When Orson Welles added the following lines to Graham Greene's screenplay of The Third Man, he produced a quotable quote that has a peculiar resonance: "In Italy for 30 years under the Borgias they had warfare, terror, murder, bloodshed - they produced Michelangelo, Leonardo da Vinci and the Renaissance. In Switzerland, they had brotherly love, 500 years of democracy and peace and what did that produce? The cuckoo clock." A little tough on the Swiss, but you can see his point - nobody would wish for bloodshed and warfare but it does have its creative side.

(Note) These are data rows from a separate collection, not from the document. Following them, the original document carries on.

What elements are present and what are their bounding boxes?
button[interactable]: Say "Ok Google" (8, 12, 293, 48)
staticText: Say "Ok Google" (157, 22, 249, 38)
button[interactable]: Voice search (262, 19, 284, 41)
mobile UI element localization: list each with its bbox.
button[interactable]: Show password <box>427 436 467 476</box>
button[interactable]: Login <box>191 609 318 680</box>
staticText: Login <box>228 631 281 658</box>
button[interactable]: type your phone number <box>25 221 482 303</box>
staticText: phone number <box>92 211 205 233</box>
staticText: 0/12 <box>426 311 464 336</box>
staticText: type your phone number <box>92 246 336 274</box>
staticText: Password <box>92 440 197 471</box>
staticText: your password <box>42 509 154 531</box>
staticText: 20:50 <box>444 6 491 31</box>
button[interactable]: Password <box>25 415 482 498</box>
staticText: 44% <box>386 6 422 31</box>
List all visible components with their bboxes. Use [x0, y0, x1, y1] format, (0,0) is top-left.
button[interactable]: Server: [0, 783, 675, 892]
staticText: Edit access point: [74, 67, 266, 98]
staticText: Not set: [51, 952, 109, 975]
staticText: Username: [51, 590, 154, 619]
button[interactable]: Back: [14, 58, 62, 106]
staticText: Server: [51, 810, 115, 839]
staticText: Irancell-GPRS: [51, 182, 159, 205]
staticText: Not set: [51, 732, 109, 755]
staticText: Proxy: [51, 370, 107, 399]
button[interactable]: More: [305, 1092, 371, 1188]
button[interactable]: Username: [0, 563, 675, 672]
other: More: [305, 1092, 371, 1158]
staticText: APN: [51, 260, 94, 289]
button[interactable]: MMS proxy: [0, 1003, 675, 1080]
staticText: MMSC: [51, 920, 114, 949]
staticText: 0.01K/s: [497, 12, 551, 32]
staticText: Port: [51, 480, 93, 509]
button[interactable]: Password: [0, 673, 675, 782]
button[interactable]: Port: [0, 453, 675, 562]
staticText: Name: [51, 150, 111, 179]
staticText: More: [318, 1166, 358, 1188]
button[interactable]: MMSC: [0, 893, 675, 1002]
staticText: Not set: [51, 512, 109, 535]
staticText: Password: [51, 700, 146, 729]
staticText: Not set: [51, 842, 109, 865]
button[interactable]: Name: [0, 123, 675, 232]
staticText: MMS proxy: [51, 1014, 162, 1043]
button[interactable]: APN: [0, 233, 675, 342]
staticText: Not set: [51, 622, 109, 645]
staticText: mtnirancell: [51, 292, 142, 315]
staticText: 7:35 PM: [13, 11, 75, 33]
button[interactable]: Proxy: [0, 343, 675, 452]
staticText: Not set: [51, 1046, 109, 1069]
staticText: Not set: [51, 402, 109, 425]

Sunshine, of course, is a completely different ballgame to the horrors of war, but in its own small way, it can have similarly invigorating effects. We get so little of it in Ireland that we tend to get very over-excited at its arrival - it's not so much a change of temperature as an event. I've no doubt that the boom was favourably affected by the very freakiness of that hot summer of 1995 - it was different, it opened up new avenues, it meant you could wear wacky shorts. Other upheavals that affect every level of society have a similar effect.
One of the best memories of my childhood is of the petrol strikes and the ritual of queuing at petrol stations - if you live in the country and keep yourselves to yourselves, a two-hour long queue, full of chat and strangers offering you tea out of a thermos, is remarkably exciting. More recently there was the bus and DART strikes - hugely inconvenient they may have been, but I saw more people chatting animatedly at bus stops than I ever have seen before.
In the last week, I've heard two separate groups of people refer to Dublin as Rut City, and for all I know, Limerick, Cork and Galway have similarly damning nicknames. In all the talk of changing times, it often goes unsaid that most people's lives don't change all that much from year to year. When I went off to travel for some months, I lost count of the number of people who advised me not to worry about missing out on life at home. They rightly pointed out that nothing really changes. Bars come and go, friends leave and return, cinema complexes get new names and property prices rise, but a huge amount stays the same.
So, is it any surprise that when something like a small heatwave comes along, we all get rather over-excited? It's a bit different, it breaks down the miniature dams of society and it kicks us out of our routine. But thank goodness we don't get that kind of heat all year round; I mean, how mundane would that be?